The study of Jewish Ashkenazi (Central and Eastern European) migration to the Levant focuses entirely on Palestine, and typically takes 1882 as a watershed that separates religiously motivated migration and Zionist, nationally motivated settler migration. This paper re-examines this conceptualisation by paying attention to Ashkenazi integration and acculturation in the Arab/Ottoman levant, and by expanding the geographical frame to look more broadly at the region including Egypt and Lebanon. Studying Ashkenazim in Beirut, Alexandria and Cairo inevitably leads us to question the temporal, racial and spatial terms through which this migration had been understood.
I argue that while Jewish migration in the second half of the 19th century had national and settler-colonial dimensions, there is also compelling evidence for integration (in cultural, social, economic, and political terms), which suggests that most Ashkenazim sought ways to find their place within the existing political and social order, rather than try to replace and undo that order as part of colonial intervention.
However, most Ashkenazi migrants also retained their European citizenships and enjoyed consular protection, which set them apart from the local population, and, towards the first world war, cast them in the role of potentially disloyal elements, and tools of European colonial intervention. Furthermore, from the 1860s, Ashkenazi Jews expressed interest in colonisation projects in Palestine (and, to a much lesser extent, in other parts of the region: Jewish colonies were established in Cyprus and Anatolia). From the 1880s onwards, colonisation in Palestine acquired a Jewish national dimension.

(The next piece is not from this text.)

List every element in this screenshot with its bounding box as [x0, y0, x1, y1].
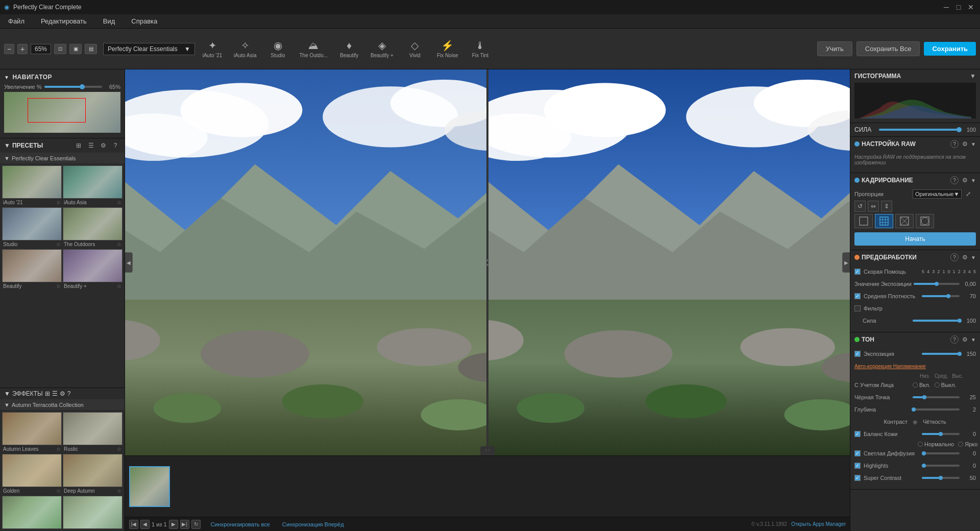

My argument is that rather than a neat divide between migrants seeking integration, and colonisers who operated under the European imperial umbrella, there was a spectrum of positionalities, which shifted according to the economic and political context. Thus, an ardent Zionist who came to Palestine to be a colonist ended up as an owner of a guest house in Beirut (a migrant in functional terms); while some Orthodox Jews whose families immigrated to Palestine well before Zionism, and were semi-acculturated in the local Arab environment, became colonists and internalised a discourse and praxis of confrontation with the neighbouring Arab villagers.